*THE PROBLEM:*
Below are the entries. Transcribe exactly the lines from the one with "Условия доставки: время, упаковка, возможность" through the one with "оставить букет у консьержа.", ends included, and leave out all others.

*TASK INPUT:*
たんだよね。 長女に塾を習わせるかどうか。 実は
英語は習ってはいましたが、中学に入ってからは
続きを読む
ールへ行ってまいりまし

==

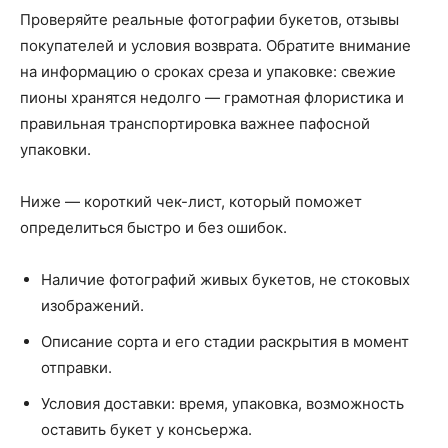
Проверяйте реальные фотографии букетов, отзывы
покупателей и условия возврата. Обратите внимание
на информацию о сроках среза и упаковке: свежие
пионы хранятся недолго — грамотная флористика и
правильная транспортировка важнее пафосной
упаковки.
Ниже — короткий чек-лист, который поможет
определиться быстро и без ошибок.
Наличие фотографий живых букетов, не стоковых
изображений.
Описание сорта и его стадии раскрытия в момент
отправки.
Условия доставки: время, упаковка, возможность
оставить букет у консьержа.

*ANSWER BELOW:*
Условия доставки: время, упаковка, возможность
оставить букет у консьержа.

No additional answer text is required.